Many researchers came to the same conclusion in the 1970s: serotonin appeared to be the monoamine that was the target of all the most potent antidepressants. Fluoxetine, also known as Prozac, was created in 1988 as a result of this discovery. It was the first of a new class of medications called Selective Serotonin Reuptake Inhibitors, or SSRIs, which prevent serotonin from being reabsorption, making more of it available in the brain. Compared to more traditional, less effective antidepressants, Prozac was effective and had fewer side effects. By educating the public and the medical profession about the risks associated with depression, Prozac's manufacturers also attempted to promote their medication. With a decrease in the stigma and culture of blame surrounding depression and an increase in the number of people seeking help, more people started to view depression as a disease brought on by factors outside of the control of the individual.

The amount of people receiving depression treatment increased dramatically in the 1990s. The majority of patients received only antidepressant medication as treatment, with psychotherapy and other therapies falling by the wayside. Since then, our understanding of depression's causes and how to treat it has become more nuanced. Not all people with depression benefit from SSRIs like Prozac; some do better with medications that target different neurotransmitters or don't benefit at all from treatment. The effectiveness of psychotherapy and antidepressants together is often greater than the effectiveness of either one used alone. Antidepressants change monoamine levels within a few hours of taking the medication, but patients typically don't experience the benefit until weeks later. The reason antidepressants work in this way is unknown. Some patients never experience depression again after stopping antidepressants, while others relapse. Today, it is acknowledged that neither the origins of depression nor the mechanisms underlying the efficacy of antidepressants are understood. The chemical imbalance theory is, at best, a partial explanation.

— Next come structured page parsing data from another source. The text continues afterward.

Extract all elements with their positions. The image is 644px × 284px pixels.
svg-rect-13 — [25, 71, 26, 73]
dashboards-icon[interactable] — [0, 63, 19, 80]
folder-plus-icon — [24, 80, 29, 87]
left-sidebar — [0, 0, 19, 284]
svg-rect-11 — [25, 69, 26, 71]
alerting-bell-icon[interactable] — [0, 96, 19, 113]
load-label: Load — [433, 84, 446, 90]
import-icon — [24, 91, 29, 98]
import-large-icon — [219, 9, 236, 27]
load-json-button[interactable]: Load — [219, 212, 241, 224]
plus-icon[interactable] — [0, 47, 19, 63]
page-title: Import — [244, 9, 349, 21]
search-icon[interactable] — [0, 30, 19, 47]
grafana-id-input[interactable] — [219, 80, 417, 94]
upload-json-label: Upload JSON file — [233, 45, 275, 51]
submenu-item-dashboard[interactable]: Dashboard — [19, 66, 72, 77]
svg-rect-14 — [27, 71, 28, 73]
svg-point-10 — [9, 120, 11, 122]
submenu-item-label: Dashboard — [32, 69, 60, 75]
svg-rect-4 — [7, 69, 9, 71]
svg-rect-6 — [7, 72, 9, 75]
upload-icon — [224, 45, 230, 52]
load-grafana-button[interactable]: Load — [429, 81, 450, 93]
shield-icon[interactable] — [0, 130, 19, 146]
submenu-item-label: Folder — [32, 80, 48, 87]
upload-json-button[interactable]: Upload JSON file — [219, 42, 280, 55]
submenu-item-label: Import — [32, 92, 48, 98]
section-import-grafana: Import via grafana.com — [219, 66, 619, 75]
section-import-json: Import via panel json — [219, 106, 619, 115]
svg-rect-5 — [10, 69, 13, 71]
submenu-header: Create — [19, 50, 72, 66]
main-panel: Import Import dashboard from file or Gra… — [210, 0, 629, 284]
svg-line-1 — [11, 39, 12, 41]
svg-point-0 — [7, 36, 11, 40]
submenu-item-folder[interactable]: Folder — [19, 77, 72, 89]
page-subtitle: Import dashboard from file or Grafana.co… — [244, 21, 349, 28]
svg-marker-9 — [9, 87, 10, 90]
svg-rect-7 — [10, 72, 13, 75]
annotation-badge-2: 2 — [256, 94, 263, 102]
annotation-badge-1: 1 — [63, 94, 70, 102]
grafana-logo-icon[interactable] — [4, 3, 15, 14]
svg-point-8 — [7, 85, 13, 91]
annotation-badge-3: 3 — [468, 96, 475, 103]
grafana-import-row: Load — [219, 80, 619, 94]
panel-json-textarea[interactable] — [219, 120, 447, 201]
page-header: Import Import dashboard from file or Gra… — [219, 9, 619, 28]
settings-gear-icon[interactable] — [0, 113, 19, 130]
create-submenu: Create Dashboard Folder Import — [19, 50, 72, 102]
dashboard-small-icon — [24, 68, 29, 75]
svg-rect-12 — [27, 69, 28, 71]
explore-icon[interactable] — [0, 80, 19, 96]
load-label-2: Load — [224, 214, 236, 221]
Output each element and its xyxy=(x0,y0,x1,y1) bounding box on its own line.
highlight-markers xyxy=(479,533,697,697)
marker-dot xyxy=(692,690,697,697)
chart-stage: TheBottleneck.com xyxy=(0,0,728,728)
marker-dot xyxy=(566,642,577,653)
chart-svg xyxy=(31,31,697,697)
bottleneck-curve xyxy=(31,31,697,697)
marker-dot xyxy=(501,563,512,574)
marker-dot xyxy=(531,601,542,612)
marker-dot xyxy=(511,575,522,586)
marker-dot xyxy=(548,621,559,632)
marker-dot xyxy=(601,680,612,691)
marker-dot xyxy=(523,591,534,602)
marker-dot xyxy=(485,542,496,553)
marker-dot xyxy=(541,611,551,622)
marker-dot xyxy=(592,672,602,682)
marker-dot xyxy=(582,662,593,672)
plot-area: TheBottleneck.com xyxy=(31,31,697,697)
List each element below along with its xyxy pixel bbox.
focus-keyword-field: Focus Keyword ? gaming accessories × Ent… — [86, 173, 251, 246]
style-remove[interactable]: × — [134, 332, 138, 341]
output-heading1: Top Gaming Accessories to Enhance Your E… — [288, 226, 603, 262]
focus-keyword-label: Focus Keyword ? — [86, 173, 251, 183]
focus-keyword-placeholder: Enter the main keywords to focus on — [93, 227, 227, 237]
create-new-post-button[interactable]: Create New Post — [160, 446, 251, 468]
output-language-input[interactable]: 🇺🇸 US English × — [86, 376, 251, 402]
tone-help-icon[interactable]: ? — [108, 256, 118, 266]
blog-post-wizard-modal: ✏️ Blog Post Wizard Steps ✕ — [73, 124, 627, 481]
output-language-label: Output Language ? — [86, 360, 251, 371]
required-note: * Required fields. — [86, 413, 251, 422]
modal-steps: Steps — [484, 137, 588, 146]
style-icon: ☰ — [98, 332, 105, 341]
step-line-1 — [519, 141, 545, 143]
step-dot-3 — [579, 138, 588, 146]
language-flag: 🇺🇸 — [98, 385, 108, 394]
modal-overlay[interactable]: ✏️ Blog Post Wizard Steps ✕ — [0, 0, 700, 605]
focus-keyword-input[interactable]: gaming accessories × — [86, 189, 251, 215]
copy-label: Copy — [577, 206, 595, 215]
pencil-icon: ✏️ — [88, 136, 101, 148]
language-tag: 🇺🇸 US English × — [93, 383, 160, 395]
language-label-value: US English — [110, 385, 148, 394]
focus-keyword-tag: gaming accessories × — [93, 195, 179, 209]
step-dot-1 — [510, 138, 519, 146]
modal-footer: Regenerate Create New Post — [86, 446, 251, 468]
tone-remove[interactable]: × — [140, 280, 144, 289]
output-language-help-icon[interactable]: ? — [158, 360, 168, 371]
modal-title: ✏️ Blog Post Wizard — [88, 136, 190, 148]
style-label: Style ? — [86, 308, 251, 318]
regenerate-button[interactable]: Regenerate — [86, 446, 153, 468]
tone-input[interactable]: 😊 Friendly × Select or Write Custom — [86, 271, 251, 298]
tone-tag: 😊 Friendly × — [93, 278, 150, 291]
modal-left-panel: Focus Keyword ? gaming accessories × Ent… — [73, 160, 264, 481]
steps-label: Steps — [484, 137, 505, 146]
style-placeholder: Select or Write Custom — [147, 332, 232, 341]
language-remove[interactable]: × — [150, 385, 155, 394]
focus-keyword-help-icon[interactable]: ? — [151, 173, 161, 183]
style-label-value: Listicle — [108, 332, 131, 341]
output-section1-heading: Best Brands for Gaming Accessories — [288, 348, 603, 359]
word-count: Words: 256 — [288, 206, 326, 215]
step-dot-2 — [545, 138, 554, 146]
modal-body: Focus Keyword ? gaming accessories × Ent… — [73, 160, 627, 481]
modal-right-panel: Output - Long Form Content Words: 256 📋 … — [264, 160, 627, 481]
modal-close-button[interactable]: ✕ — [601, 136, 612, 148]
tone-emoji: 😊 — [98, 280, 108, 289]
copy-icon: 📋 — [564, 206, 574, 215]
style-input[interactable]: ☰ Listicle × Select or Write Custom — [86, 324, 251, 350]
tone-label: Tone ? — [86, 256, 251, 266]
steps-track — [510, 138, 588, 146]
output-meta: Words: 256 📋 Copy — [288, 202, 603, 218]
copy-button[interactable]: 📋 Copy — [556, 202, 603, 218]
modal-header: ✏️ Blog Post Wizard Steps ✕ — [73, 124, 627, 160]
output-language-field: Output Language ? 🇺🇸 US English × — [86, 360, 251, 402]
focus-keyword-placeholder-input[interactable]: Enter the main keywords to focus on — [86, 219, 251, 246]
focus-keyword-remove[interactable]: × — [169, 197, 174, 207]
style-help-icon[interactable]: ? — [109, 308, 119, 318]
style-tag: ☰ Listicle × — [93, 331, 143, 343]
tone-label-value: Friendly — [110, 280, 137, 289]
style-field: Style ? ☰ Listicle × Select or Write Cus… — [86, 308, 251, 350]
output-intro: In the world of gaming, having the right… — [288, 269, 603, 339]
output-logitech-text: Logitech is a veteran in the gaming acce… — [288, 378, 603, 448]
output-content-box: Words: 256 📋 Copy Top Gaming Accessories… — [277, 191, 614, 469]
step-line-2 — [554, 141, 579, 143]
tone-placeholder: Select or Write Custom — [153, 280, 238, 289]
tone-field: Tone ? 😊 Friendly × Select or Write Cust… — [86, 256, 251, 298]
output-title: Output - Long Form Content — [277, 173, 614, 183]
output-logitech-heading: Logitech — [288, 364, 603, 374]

The fact that almost all antidepressants act on serotonin cannot be a coincidence, but this does not imply that serotonin deficiency is the root of depression. If you find that strange, think about a simpler illustration: steroid creams can be used to treat poison ivy rashes, but just because they are effective doesn't mean that the rash was brought on by a lack of steroid hormones. Regarding our understanding of this illness, we still have a ways to go. Thankfully, we have efficient tools to treat it in the interim.